Reproduce the full listing without a single change.

The data:
=== Section Start ===
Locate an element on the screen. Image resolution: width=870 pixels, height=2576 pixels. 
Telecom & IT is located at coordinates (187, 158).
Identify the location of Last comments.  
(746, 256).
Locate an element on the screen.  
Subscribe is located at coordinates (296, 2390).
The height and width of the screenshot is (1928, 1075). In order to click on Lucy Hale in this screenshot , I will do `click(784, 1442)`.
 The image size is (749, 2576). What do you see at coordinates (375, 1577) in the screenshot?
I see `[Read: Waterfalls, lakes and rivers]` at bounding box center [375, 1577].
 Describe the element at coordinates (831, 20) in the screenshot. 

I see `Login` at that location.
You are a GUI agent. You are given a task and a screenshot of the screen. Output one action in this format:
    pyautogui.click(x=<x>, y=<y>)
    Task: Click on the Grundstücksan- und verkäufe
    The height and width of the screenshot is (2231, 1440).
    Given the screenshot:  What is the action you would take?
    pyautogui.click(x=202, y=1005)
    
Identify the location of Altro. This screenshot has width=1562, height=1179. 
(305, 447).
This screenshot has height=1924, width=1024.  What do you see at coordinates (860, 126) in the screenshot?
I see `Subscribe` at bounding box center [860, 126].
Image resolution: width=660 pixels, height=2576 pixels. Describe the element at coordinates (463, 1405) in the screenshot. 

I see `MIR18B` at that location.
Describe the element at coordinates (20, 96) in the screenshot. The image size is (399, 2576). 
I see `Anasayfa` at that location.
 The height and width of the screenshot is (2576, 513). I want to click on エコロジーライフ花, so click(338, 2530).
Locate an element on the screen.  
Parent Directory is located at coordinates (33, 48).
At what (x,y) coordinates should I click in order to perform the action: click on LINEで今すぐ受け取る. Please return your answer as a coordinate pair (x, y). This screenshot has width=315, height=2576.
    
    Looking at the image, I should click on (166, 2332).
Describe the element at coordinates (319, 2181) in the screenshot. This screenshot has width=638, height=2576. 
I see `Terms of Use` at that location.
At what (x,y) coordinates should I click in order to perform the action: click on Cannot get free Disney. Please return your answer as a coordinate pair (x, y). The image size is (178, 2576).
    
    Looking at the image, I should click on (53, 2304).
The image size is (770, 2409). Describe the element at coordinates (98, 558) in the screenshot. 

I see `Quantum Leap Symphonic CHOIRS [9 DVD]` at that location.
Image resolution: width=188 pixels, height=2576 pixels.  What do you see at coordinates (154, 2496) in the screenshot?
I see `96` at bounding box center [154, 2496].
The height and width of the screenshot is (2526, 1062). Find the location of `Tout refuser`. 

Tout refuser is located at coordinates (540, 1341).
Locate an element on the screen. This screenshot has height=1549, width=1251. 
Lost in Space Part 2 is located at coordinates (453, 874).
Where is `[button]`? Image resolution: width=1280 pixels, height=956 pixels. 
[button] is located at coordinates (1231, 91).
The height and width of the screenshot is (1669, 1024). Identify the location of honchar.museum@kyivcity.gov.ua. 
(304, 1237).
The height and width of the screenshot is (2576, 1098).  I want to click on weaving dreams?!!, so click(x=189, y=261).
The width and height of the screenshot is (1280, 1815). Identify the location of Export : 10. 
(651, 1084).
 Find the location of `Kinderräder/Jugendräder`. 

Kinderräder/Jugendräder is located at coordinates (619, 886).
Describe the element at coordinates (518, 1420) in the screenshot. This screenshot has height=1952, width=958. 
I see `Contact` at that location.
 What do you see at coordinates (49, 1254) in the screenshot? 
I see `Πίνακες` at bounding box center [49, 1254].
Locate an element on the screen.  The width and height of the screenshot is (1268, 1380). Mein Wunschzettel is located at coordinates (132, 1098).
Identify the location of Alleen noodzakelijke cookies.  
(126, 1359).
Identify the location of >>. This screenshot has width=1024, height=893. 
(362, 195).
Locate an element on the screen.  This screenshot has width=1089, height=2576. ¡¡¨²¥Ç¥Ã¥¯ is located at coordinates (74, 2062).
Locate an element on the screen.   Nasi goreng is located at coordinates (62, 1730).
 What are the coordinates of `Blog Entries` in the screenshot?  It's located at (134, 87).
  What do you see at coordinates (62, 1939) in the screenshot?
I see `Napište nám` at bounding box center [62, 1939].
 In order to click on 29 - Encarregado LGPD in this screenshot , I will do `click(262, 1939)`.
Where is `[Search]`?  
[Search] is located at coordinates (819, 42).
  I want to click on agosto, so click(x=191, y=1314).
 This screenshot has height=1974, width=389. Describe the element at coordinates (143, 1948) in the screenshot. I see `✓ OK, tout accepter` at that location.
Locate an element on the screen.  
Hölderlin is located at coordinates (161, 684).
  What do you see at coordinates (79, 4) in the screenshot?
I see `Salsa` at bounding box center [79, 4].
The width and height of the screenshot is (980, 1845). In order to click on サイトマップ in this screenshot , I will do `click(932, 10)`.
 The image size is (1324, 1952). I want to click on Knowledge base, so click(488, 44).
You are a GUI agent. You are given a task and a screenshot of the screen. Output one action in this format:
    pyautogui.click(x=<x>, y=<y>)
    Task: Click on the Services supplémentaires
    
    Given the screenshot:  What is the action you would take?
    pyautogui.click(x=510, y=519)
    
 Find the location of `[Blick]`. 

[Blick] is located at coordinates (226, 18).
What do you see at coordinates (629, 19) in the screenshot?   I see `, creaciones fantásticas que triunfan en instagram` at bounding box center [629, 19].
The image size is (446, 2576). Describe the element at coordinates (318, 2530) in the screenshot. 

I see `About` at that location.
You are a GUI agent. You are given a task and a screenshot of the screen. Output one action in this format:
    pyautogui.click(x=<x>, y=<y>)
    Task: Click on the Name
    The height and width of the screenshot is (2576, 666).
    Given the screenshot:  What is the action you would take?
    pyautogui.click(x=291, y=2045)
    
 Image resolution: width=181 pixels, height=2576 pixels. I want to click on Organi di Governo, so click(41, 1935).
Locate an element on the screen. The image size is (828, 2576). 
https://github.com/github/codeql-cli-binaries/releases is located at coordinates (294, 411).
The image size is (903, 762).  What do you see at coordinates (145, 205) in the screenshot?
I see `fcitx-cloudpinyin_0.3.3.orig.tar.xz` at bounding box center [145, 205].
=== Section End ===
Task answer:
Locate an element on the screen. Image resolution: width=870 pixels, height=2576 pixels. 
Telecom & IT is located at coordinates (187, 158).
Identify the location of Last comments.  
(746, 256).
Locate an element on the screen.  
Subscribe is located at coordinates (296, 2390).
The height and width of the screenshot is (1928, 1075). In order to click on Lucy Hale in this screenshot , I will do `click(784, 1442)`.
 The image size is (749, 2576). What do you see at coordinates (375, 1577) in the screenshot?
I see `[Read: Waterfalls, lakes and rivers]` at bounding box center [375, 1577].
 Describe the element at coordinates (831, 20) in the screenshot. 

I see `Login` at that location.
You are a GUI agent. You are given a task and a screenshot of the screen. Output one action in this format:
    pyautogui.click(x=<x>, y=<y>)
    Task: Click on the Grundstücksan- und verkäufe
    The height and width of the screenshot is (2231, 1440).
    Given the screenshot:  What is the action you would take?
    pyautogui.click(x=202, y=1005)
    
Identify the location of Altro. This screenshot has width=1562, height=1179. 
(305, 447).
This screenshot has height=1924, width=1024.  What do you see at coordinates (860, 126) in the screenshot?
I see `Subscribe` at bounding box center [860, 126].
Image resolution: width=660 pixels, height=2576 pixels. Describe the element at coordinates (463, 1405) in the screenshot. 

I see `MIR18B` at that location.
Describe the element at coordinates (20, 96) in the screenshot. The image size is (399, 2576). 
I see `Anasayfa` at that location.
 The height and width of the screenshot is (2576, 513). I want to click on エコロジーライフ花, so click(338, 2530).
Locate an element on the screen.  
Parent Directory is located at coordinates (33, 48).
At what (x,y) coordinates should I click in order to perform the action: click on LINEで今すぐ受け取る. Please return your answer as a coordinate pair (x, y). This screenshot has width=315, height=2576.
    
    Looking at the image, I should click on (166, 2332).
Describe the element at coordinates (319, 2181) in the screenshot. This screenshot has width=638, height=2576. 
I see `Terms of Use` at that location.
At what (x,y) coordinates should I click in order to perform the action: click on Cannot get free Disney. Please return your answer as a coordinate pair (x, y). The image size is (178, 2576).
    
    Looking at the image, I should click on (53, 2304).
The image size is (770, 2409). Describe the element at coordinates (98, 558) in the screenshot. 

I see `Quantum Leap Symphonic CHOIRS [9 DVD]` at that location.
Image resolution: width=188 pixels, height=2576 pixels.  What do you see at coordinates (154, 2496) in the screenshot?
I see `96` at bounding box center [154, 2496].
The height and width of the screenshot is (2526, 1062). Find the location of `Tout refuser`. 

Tout refuser is located at coordinates (540, 1341).
Locate an element on the screen. This screenshot has height=1549, width=1251. 
Lost in Space Part 2 is located at coordinates (453, 874).
Where is `[button]`? Image resolution: width=1280 pixels, height=956 pixels. 
[button] is located at coordinates (1231, 91).
The height and width of the screenshot is (1669, 1024). Identify the location of honchar.museum@kyivcity.gov.ua. 
(304, 1237).
The height and width of the screenshot is (2576, 1098).  I want to click on weaving dreams?!!, so click(x=189, y=261).
The width and height of the screenshot is (1280, 1815). Identify the location of Export : 10. 
(651, 1084).
 Find the location of `Kinderräder/Jugendräder`. 

Kinderräder/Jugendräder is located at coordinates (619, 886).
Describe the element at coordinates (518, 1420) in the screenshot. This screenshot has height=1952, width=958. 
I see `Contact` at that location.
 What do you see at coordinates (49, 1254) in the screenshot? 
I see `Πίνακες` at bounding box center [49, 1254].
Locate an element on the screen.  The width and height of the screenshot is (1268, 1380). Mein Wunschzettel is located at coordinates (132, 1098).
Identify the location of Alleen noodzakelijke cookies.  
(126, 1359).
Identify the location of >>. This screenshot has width=1024, height=893. 
(362, 195).
Locate an element on the screen.  This screenshot has width=1089, height=2576. ¡¡¨²¥Ç¥Ã¥¯ is located at coordinates (74, 2062).
Locate an element on the screen.   Nasi goreng is located at coordinates (62, 1730).
 What are the coordinates of `Blog Entries` in the screenshot?  It's located at (134, 87).
  What do you see at coordinates (62, 1939) in the screenshot?
I see `Napište nám` at bounding box center [62, 1939].
 In order to click on 29 - Encarregado LGPD in this screenshot , I will do `click(262, 1939)`.
Where is `[Search]`?  
[Search] is located at coordinates (819, 42).
  I want to click on agosto, so click(x=191, y=1314).
 This screenshot has height=1974, width=389. Describe the element at coordinates (143, 1948) in the screenshot. I see `✓ OK, tout accepter` at that location.
Locate an element on the screen.  
Hölderlin is located at coordinates (161, 684).
  What do you see at coordinates (79, 4) in the screenshot?
I see `Salsa` at bounding box center [79, 4].
The width and height of the screenshot is (980, 1845). In order to click on サイトマップ in this screenshot , I will do `click(932, 10)`.
 The image size is (1324, 1952). I want to click on Knowledge base, so click(488, 44).
You are a GUI agent. You are given a task and a screenshot of the screen. Output one action in this format:
    pyautogui.click(x=<x>, y=<y>)
    Task: Click on the Services supplémentaires
    
    Given the screenshot:  What is the action you would take?
    pyautogui.click(x=510, y=519)
    
 Find the location of `[Blick]`. 

[Blick] is located at coordinates (226, 18).
What do you see at coordinates (629, 19) in the screenshot?   I see `, creaciones fantásticas que triunfan en instagram` at bounding box center [629, 19].
The image size is (446, 2576). Describe the element at coordinates (318, 2530) in the screenshot. 

I see `About` at that location.
You are a GUI agent. You are given a task and a screenshot of the screen. Output one action in this format:
    pyautogui.click(x=<x>, y=<y>)
    Task: Click on the Name
    The height and width of the screenshot is (2576, 666).
    Given the screenshot:  What is the action you would take?
    pyautogui.click(x=291, y=2045)
    
 Image resolution: width=181 pixels, height=2576 pixels. I want to click on Organi di Governo, so click(41, 1935).
Locate an element on the screen. The image size is (828, 2576). 
https://github.com/github/codeql-cli-binaries/releases is located at coordinates (294, 411).
The image size is (903, 762).  What do you see at coordinates (145, 205) in the screenshot?
I see `fcitx-cloudpinyin_0.3.3.orig.tar.xz` at bounding box center [145, 205].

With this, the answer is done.